__Work instruction__
Report back every line of the entries that contains "机械参数", exactly as written.

Records drawn from a dataset:
═══

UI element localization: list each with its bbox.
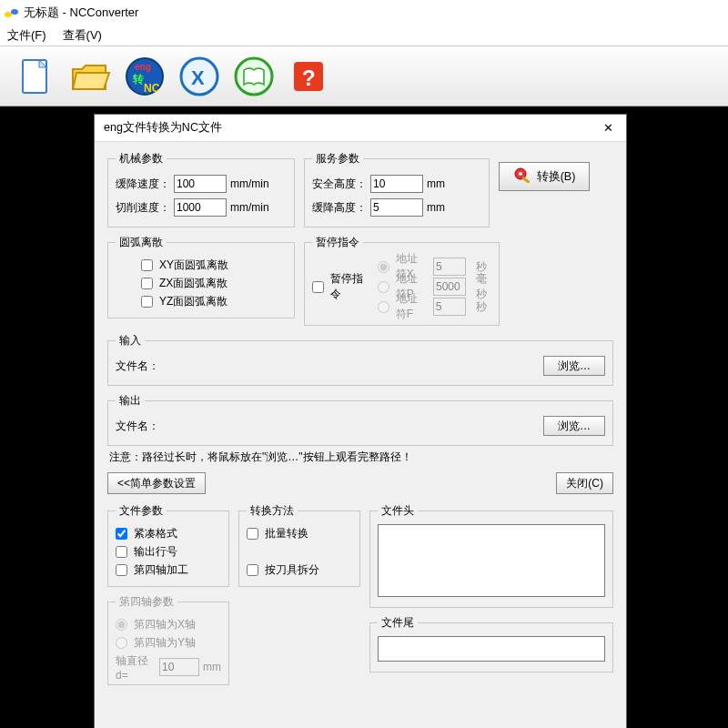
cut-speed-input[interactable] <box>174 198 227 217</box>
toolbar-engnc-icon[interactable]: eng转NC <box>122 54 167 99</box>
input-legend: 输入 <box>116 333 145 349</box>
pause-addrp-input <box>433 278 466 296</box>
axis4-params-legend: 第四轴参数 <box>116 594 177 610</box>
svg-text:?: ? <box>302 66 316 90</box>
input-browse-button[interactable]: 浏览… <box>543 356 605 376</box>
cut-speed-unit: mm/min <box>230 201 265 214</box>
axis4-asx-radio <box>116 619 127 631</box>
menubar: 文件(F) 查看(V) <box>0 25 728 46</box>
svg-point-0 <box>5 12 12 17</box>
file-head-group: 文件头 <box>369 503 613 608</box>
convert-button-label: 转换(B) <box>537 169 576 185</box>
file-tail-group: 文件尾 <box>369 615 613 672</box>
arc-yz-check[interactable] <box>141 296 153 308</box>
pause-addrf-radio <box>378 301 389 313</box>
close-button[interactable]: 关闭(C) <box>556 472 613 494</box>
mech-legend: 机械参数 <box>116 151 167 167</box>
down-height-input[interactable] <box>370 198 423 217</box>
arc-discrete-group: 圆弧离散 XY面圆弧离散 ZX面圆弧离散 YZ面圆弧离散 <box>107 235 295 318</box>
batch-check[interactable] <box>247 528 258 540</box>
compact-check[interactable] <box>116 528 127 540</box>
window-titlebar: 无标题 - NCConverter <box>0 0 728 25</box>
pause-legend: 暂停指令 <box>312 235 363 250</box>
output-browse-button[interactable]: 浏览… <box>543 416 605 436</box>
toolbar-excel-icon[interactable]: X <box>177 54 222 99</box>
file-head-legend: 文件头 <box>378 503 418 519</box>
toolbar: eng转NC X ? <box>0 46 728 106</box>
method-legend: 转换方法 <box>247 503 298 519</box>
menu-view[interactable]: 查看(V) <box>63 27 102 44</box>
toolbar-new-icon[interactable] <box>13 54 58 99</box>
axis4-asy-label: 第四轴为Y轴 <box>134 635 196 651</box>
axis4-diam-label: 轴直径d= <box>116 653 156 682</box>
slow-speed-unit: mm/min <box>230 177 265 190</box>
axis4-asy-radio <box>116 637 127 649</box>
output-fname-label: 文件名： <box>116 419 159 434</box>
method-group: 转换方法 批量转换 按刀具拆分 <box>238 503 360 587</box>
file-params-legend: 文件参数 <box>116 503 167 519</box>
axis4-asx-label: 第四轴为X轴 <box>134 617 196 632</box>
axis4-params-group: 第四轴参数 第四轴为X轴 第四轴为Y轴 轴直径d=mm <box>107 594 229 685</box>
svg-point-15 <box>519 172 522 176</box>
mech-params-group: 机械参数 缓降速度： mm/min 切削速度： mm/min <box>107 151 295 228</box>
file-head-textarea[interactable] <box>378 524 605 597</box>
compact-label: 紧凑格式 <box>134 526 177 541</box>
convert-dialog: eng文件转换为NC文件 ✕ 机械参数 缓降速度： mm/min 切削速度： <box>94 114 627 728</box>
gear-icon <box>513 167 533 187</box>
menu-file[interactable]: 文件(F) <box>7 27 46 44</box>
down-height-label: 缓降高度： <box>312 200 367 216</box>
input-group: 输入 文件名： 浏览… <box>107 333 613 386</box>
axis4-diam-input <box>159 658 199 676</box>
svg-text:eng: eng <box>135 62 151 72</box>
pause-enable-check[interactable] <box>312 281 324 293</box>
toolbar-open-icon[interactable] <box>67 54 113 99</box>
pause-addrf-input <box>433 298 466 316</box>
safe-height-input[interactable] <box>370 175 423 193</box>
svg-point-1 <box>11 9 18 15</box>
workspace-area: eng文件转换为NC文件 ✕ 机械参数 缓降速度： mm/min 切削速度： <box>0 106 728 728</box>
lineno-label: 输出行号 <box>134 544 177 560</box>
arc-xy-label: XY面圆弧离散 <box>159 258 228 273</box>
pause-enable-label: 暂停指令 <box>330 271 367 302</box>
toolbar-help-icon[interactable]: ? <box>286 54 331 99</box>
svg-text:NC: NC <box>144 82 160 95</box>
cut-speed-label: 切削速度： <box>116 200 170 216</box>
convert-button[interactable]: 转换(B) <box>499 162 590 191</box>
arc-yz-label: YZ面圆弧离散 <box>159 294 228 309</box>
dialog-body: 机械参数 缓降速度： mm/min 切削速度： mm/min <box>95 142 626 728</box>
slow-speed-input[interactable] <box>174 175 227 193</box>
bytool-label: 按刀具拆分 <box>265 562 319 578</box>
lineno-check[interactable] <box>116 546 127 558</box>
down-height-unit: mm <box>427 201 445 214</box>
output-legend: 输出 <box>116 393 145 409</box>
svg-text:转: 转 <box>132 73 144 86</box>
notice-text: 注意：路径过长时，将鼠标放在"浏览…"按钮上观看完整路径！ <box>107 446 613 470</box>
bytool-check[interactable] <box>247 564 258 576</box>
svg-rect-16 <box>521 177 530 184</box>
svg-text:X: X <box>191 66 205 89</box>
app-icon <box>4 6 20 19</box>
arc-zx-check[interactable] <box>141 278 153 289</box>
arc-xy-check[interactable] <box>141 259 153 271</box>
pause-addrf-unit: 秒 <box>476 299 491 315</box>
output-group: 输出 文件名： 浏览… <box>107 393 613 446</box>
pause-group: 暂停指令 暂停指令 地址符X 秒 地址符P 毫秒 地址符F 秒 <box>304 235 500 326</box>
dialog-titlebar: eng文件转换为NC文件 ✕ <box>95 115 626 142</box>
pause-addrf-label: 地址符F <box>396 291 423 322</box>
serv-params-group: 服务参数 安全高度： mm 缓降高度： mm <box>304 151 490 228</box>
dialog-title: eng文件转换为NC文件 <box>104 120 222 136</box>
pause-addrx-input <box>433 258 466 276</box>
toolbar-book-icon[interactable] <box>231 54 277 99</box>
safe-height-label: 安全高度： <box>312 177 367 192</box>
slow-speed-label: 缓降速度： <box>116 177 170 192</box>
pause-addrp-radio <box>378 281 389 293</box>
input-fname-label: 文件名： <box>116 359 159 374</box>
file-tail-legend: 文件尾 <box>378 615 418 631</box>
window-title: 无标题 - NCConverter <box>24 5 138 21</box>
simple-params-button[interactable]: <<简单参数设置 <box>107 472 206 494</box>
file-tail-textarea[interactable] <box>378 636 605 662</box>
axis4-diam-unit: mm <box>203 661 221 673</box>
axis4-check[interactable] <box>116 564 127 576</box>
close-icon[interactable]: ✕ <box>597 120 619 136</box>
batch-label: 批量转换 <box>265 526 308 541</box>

═══

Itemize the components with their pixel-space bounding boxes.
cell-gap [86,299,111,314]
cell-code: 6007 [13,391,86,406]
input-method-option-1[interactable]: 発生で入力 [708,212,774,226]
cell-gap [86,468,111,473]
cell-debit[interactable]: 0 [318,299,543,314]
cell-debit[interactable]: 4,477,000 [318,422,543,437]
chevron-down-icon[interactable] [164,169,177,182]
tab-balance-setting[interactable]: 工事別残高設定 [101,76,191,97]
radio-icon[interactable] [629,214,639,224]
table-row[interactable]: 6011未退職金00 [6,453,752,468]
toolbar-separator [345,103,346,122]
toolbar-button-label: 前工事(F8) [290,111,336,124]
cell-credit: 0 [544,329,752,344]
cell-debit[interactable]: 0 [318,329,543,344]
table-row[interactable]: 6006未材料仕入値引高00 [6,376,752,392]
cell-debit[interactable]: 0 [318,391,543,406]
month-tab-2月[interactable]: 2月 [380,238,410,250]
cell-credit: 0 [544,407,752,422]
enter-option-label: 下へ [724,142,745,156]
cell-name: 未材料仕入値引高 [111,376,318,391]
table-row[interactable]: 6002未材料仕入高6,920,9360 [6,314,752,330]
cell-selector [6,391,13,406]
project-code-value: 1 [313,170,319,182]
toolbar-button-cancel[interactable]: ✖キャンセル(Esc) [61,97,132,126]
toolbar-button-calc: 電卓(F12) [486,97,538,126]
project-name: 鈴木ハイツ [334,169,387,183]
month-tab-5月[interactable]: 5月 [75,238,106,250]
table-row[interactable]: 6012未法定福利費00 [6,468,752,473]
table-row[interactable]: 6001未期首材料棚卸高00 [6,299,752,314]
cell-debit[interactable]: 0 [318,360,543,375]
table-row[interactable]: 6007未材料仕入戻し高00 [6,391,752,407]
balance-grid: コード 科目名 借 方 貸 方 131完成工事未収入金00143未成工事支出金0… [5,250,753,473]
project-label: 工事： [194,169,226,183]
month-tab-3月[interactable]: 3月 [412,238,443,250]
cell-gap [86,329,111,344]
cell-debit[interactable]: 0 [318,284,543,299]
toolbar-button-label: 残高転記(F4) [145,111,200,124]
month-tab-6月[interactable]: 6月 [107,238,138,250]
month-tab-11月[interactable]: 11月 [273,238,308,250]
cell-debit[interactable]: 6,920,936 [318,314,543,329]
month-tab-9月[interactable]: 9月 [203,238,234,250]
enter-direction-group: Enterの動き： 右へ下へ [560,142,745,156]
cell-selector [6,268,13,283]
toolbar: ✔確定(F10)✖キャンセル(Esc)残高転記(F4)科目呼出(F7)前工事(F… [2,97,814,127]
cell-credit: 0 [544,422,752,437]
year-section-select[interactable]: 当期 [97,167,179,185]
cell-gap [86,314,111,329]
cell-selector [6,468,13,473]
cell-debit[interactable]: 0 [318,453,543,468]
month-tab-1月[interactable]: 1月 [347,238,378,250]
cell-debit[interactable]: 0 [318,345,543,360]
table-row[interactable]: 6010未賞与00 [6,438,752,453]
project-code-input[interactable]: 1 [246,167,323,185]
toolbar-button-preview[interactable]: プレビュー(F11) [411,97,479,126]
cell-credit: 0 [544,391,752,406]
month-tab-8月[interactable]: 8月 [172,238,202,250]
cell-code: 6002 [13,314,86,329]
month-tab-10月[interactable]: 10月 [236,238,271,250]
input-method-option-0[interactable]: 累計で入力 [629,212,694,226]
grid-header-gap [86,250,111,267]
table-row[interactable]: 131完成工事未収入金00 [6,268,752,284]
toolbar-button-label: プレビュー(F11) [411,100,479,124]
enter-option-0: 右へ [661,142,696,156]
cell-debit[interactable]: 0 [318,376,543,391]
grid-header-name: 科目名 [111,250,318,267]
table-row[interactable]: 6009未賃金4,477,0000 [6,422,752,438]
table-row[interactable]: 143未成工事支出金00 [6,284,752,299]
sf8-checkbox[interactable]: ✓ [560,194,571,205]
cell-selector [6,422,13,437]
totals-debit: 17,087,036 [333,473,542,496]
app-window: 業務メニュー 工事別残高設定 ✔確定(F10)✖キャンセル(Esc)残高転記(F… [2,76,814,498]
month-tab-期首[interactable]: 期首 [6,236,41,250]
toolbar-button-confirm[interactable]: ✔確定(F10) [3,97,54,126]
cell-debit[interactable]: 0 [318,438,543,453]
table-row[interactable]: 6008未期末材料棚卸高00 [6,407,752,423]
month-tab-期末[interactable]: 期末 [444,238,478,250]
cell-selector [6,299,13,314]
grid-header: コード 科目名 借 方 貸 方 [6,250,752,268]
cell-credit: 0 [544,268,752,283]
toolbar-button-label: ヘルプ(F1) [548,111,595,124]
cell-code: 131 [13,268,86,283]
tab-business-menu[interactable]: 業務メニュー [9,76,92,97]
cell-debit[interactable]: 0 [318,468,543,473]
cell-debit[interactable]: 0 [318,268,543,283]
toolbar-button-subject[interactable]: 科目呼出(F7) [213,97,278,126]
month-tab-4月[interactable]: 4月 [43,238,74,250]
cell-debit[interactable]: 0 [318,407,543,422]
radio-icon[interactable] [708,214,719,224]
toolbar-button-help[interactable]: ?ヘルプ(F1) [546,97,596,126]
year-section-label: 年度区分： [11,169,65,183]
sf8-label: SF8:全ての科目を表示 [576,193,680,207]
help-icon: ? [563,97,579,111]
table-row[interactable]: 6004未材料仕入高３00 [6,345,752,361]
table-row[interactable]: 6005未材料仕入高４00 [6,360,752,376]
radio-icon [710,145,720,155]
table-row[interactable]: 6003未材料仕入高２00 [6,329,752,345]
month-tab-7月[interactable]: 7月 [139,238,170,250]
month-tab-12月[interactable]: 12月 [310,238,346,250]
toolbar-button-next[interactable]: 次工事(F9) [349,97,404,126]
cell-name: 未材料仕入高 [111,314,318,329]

═══

__Solution to this task__
mech-legend: 机械参数 <box>116 151 167 167</box>
mech-params-group: 机械参数 缓降速度： mm/min 切削速度： mm/min <box>107 151 295 228</box>
convert-dialog: eng文件转换为NC文件 ✕ 机械参数 缓降速度： mm/min 切削速度： <box>94 114 627 728</box>
workspace-area: eng文件转换为NC文件 ✕ 机械参数 缓降速度： mm/min 切削速度： <box>0 106 728 728</box>
dialog-body: 机械参数 缓降速度： mm/min 切削速度： mm/min <box>95 142 626 728</box>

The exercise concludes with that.